Maybe you can do something similar to this?

cool will check it out

If I were you, I’d honestly chop the break into individual hits, and envelope each hit… then just resequence the break.

That’s a great idea, nice one. Seems like a smart way to avoid the huge bpm workaround.

Cheers, but I don’t want to do that because I will have to rechop each time I want to go back a level and change something.

Exactly. I find it very useful for doing volume cuts and other stuff faster than the pattern structure allows (without resorting to ridiculous bpm/speed settings). You can also do things like run the LFO in 3/4 time while your pattern is 4/4, which is nice for doing interesting gating effects. The LFO device really has a lot of potential in this respect… I only wish the damn envelope editor on it was bigger!! :angry:

maybe ask the developers to make it bigger??

I agree with you from the depth of my heart! There have been times that I’ve desisted using LFO and used codes instead because of this.

Hehe, you just made me realize that is it possible to paste from the normal, big automation window, into the small LFO envelope.

Try it !!! Simply do your editing in the main automation window, select a range, rightclick the timeline and “copy”. Next, go into the the LFO device, and paste the envelope

:yeah:

Yep. I do this all the time myself. But still… I’d love the ability to enlarge the LFO envelope somehow, instead of using this awkward workaround.

You lazy bastard :P

@dblue. That is f****ing clever.

cool glad i could help hehe

Word!

i was pretty damn impressed when i saw that little handle in the lfo device that leads to the automation of it!

now seeing it’s possible to do this with the other automations, Wow! :D

This could be used to automate very fast compression settings on an instrument and therefore work as a sidechaining solution…

I am going to work on this tonight and see what I can come up with.

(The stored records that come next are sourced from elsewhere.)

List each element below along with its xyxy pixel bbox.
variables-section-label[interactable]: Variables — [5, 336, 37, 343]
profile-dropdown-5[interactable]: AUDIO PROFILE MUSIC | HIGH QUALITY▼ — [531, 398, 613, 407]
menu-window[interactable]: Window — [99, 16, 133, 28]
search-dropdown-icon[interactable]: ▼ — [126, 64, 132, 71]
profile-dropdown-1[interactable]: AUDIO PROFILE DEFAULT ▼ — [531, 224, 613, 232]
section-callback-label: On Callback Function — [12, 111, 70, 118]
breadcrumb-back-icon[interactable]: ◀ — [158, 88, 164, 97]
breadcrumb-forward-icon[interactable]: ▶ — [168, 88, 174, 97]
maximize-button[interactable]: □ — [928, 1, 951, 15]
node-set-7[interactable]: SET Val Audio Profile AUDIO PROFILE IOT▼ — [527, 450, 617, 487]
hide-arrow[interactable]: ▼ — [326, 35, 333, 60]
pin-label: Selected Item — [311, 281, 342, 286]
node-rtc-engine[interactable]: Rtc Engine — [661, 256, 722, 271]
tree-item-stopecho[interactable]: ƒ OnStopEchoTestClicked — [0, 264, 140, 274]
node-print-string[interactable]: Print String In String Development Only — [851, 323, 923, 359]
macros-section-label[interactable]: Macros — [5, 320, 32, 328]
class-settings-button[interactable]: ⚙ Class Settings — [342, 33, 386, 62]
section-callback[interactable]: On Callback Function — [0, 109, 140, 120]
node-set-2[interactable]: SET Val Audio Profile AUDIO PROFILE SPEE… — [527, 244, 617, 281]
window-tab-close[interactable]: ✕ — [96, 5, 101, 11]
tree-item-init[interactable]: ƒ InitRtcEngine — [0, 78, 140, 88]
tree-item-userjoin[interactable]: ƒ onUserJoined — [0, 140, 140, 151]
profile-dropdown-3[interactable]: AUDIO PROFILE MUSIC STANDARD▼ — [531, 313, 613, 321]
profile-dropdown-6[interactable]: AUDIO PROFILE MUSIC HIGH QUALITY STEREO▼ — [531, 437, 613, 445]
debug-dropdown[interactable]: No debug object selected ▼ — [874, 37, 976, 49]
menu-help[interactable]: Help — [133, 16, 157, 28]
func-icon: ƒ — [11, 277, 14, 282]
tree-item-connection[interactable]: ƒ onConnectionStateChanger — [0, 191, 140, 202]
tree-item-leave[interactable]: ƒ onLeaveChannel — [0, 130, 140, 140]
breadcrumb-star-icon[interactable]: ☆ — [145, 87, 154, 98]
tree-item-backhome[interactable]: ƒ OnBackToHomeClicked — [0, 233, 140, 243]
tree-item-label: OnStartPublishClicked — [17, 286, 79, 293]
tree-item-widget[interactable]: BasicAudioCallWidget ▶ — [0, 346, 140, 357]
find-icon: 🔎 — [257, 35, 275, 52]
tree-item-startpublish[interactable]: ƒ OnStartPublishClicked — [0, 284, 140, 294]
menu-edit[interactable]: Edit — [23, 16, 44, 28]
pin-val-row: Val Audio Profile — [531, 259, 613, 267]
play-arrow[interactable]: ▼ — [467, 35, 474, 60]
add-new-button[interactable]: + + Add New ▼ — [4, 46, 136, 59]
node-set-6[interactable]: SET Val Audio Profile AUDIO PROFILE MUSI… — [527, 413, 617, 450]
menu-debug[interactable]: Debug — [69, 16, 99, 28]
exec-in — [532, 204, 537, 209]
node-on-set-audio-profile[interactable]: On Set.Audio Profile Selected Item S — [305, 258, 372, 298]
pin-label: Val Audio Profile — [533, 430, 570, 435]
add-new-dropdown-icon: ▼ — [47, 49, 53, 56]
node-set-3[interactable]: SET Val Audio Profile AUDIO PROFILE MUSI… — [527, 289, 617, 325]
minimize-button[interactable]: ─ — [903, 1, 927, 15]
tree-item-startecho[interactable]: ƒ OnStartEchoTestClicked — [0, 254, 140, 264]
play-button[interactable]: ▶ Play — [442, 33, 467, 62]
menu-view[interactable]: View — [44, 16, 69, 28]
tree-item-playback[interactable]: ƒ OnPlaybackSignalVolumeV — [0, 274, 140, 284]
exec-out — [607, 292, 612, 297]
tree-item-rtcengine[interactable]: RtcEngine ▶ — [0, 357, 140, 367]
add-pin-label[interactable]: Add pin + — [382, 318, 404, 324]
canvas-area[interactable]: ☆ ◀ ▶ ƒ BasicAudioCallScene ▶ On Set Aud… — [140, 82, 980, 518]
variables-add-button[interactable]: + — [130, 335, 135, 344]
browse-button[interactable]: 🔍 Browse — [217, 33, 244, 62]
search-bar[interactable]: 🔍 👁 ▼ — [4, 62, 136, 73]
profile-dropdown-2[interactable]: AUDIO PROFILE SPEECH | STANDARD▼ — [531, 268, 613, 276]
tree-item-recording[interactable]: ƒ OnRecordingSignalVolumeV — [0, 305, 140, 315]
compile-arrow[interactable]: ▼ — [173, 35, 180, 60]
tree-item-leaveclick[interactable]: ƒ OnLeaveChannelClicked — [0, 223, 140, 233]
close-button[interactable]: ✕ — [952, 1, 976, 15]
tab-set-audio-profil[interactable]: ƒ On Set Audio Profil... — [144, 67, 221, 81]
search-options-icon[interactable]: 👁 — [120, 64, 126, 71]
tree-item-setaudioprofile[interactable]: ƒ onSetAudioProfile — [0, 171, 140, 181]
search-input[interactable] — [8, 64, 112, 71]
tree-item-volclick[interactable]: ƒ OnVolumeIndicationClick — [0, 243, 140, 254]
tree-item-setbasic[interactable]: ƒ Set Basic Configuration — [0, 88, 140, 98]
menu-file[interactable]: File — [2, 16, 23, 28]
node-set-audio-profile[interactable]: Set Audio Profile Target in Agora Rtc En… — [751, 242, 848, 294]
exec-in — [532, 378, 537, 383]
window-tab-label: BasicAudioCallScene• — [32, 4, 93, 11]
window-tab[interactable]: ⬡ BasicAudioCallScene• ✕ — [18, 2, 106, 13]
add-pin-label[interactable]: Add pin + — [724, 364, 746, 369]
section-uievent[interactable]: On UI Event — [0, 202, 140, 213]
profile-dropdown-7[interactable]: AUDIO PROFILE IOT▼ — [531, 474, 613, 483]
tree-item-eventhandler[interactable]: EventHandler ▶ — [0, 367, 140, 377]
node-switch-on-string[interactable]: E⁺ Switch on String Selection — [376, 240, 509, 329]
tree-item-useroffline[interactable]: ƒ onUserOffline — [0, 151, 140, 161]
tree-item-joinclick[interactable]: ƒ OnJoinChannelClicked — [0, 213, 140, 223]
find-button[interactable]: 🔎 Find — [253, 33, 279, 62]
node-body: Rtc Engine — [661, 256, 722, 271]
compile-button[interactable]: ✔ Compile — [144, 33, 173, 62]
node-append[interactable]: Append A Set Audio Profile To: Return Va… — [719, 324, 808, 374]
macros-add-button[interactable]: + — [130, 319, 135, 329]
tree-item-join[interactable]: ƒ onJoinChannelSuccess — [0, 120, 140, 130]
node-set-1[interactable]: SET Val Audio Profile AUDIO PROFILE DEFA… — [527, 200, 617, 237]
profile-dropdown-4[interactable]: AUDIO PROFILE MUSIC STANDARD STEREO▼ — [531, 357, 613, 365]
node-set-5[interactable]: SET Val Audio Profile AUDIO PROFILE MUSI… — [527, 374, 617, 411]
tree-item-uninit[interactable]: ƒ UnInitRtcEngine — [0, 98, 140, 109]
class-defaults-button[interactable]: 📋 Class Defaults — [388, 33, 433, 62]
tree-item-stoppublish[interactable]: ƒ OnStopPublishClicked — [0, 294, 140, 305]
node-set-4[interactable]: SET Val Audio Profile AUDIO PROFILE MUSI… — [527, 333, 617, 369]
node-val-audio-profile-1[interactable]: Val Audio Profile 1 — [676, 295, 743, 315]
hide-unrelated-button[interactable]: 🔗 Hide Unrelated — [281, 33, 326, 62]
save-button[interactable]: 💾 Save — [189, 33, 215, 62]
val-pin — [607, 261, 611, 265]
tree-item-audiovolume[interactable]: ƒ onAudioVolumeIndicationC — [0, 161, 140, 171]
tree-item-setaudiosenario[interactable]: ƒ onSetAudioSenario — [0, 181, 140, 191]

OK, I have come up with something.

It is not perfect for a number of reasons, but gives the required result!

The problems are thus;

-You have to cross reference between the Kick Drum (or whatever you want to act as the sidechain trigger) and the track you wish to sidechain to. The compressor is not following the Kick Drum at all. The only reason the track pumps with the Kick Drum is because I have told it to! If you change Kick Drum positioning, you will have to change the 2600 command on the thing you want to dip with the Kick Drum, so that it works at the same time as the new Kick Drum position. If that makes any sense!

-It isnt real sidechaining, but a ghetto version which doesnt actually use any sends.

-All I am doing really is automating the threshold on the compressor with the LFO device.

Now, this is entirely possible with normal automation, so why did I decide to use the LFO device to automate the compressor…

Well the answer is, when you use standard automation to program your pseudo-sidechain, you are kind of locking yourself down to what ever pattern you program in the automation window, and changing the automation is time consuming (also, if you chose to do it using instrument envelopes, you have to instigate the note each time, so you cant have the pump working across a long sample as in my example .xrns)

My way, all you have to do is stick in a 2600 on the effect column and it works. This has a load of advantages which I am sure you can figure out.

Well, if anyone can fine tune this, do so and post up what you get!